Additionally, I wanted to try and bridge the divide between wargamers and the military. Growing up with my dad in the military, there were a lot of wargamers to be found, especially from about 1977 to 1985 or so, when I can remember playing a lot of wargames. After 1985, though, it seemed as though the military gamers disappeared, and it was only the kids playing. Certainly the death of SPI hurt, but that couldn’t completely account for the drop in wargamers. By the time I joined the Army after college, in 1994, there were virtually no wargamers to be found. That’s where the inspiration for the battle charts and OPORDs came from. I wanted wargamers to get a greater level of authenticity (even it was purely cosmetic) than I saw in most commercial wargames. I wanted military guys to feel comfortable that although the system might be new – most training these days is computerized – they were still surrounded by familiar trappings.
The bottom line is that I created a game I wanted to play, and I was forced to create it because I couldn’t find something I enjoyed. Assault and Team Yankee came close, but they weren’t as elegant or playable as the original Squad Leader or PanzerBlitz. I recently read an online review of a very large WWII game, where the setup alone took 6 hours out of a weekend! I wanted a game that could be played 6 times in a weekend. I wanted to create a game where some friends could get together and take a few hours and play through the scenarios and enjoy a sociable game with a military theme. I think I’ve been able to do that. I just hope other people enjoy it, too.
By: Brant
I don't have the first W101 set, but I do have The Guards. I like what you've done here very much, and I wish you had more time to work on it!

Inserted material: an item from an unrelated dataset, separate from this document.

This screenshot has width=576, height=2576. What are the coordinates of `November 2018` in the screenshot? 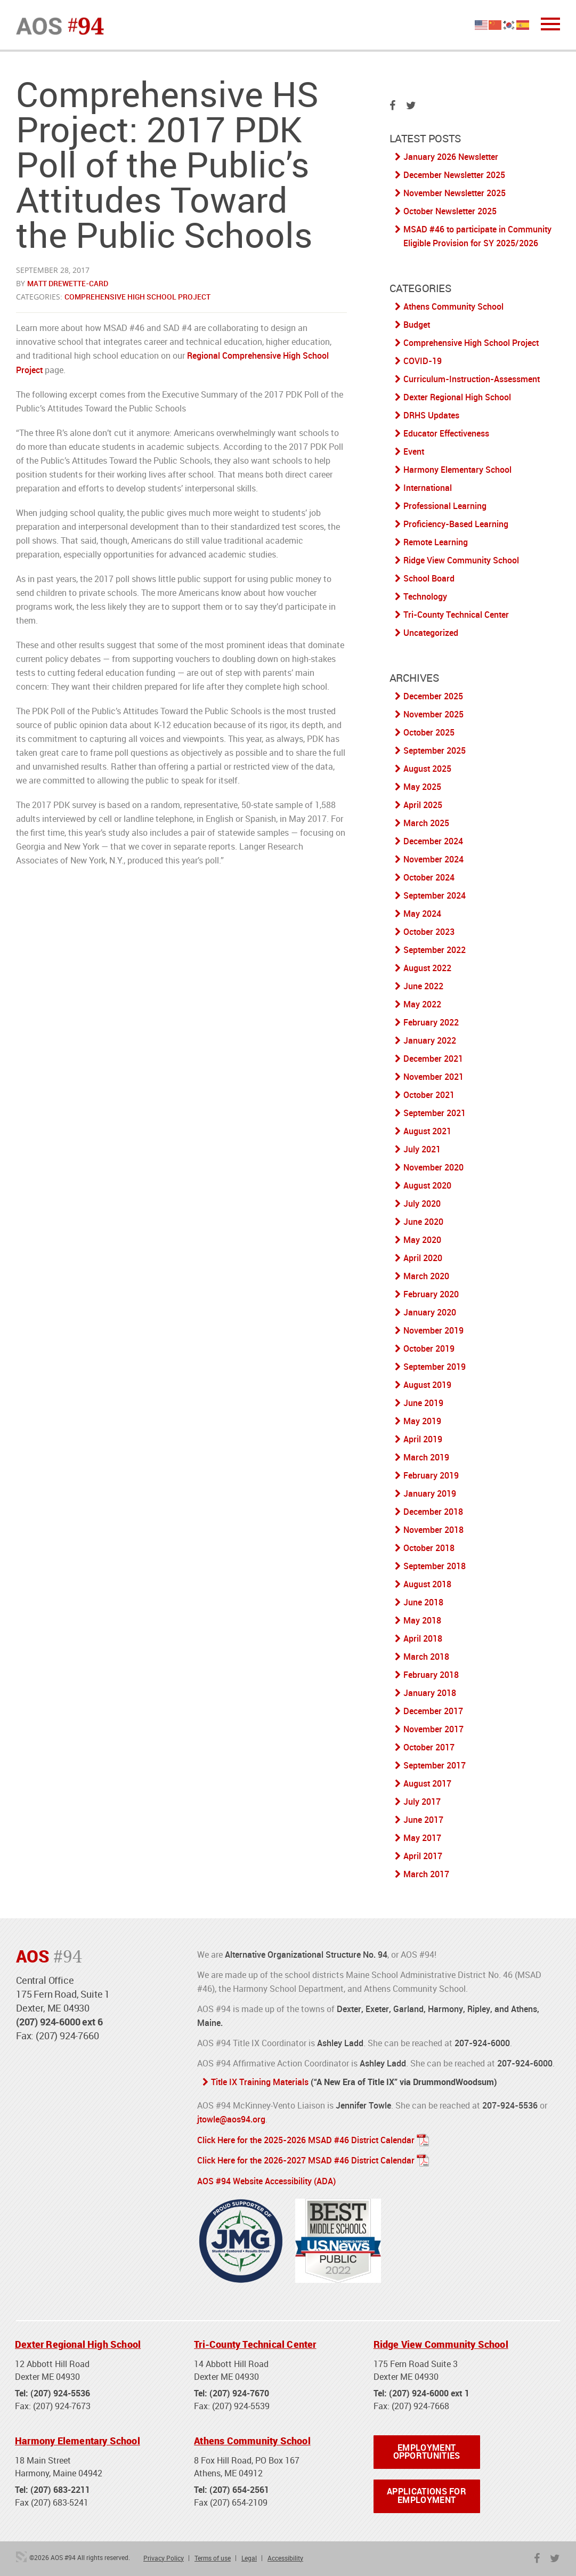 It's located at (433, 1530).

ReplyDeleteYou explained your rationale for 1000 m hexes; why didn't you just stay with 1000 m grid squares? Couldn't I just play this on an ordinary topo map? I know that the assumption for ranges is that the unit is in the centre of the hex, square, what have you, and that measuring the distance from centre to centre is 1.5 on the diagonal vs. 1.0 for an orthogonally adjacent square, but does that really matter? A tank platoon, actually most any platoon, would be dispersed over several hundred square metres inside that grid square, not clumped in its centre, and when we talk about ranges we are talking about effective ranges, not the proving-ground ones (this was the downfall of SPI's old Firefight game).
Anyway, thank you for designing these games!